**RECORDED INFORMATION**
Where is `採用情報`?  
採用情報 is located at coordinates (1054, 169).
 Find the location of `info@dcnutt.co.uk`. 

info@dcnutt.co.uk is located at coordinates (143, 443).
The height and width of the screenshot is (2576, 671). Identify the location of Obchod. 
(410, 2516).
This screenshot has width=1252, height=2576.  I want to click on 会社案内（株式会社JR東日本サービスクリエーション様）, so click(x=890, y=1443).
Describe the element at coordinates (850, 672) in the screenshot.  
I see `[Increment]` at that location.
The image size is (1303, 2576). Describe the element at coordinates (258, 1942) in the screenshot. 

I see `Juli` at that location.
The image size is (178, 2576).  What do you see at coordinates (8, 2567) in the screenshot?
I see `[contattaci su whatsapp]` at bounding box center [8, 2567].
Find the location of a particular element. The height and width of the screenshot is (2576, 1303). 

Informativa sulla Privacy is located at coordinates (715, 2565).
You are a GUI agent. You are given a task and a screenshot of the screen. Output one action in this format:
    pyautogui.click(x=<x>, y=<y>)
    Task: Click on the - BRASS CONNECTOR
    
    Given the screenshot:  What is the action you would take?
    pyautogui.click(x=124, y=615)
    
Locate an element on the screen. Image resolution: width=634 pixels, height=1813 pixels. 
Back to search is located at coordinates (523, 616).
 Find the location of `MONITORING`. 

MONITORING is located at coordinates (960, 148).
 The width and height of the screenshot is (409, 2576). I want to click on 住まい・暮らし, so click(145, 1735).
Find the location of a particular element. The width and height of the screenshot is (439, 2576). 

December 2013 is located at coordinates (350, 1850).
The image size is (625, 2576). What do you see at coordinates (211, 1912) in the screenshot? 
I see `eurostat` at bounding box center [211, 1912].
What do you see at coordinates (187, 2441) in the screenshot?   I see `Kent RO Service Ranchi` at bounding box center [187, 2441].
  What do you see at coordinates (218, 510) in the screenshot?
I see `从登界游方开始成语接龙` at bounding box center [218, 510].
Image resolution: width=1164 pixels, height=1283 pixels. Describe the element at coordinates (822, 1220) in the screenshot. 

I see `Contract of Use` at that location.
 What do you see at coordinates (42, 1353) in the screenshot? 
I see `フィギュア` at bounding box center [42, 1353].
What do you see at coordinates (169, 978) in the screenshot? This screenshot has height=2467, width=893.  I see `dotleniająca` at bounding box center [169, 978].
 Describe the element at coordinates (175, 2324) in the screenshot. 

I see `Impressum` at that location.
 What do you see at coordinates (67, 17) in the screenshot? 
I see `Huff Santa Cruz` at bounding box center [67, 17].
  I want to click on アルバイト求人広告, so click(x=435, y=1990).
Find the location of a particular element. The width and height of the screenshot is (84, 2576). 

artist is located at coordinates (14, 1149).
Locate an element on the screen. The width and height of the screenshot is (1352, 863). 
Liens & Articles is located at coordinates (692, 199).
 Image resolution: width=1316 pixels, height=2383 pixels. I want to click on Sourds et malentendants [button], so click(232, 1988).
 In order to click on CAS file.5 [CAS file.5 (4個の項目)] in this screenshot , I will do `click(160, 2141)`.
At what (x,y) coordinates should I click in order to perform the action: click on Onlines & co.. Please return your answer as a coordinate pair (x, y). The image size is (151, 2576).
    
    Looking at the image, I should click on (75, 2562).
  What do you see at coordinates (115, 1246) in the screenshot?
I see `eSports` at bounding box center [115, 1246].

**EXERCISE AIM**
Set down, please, the lines from the line holding "What do you see at coordinates (67, 17)" through the final line of the data, exactly and with nothing added.

**RESPONSE**
 What do you see at coordinates (67, 17) in the screenshot? 
I see `Huff Santa Cruz` at bounding box center [67, 17].
  I want to click on アルバイト求人広告, so click(x=435, y=1990).
Find the location of a particular element. The width and height of the screenshot is (84, 2576). 

artist is located at coordinates (14, 1149).
Locate an element on the screen. The width and height of the screenshot is (1352, 863). 
Liens & Articles is located at coordinates (692, 199).
 Image resolution: width=1316 pixels, height=2383 pixels. I want to click on Sourds et malentendants [button], so click(232, 1988).
 In order to click on CAS file.5 [CAS file.5 (4個の項目)] in this screenshot , I will do `click(160, 2141)`.
At what (x,y) coordinates should I click in order to perform the action: click on Onlines & co.. Please return your answer as a coordinate pair (x, y). The image size is (151, 2576).
    
    Looking at the image, I should click on (75, 2562).
  What do you see at coordinates (115, 1246) in the screenshot?
I see `eSports` at bounding box center [115, 1246].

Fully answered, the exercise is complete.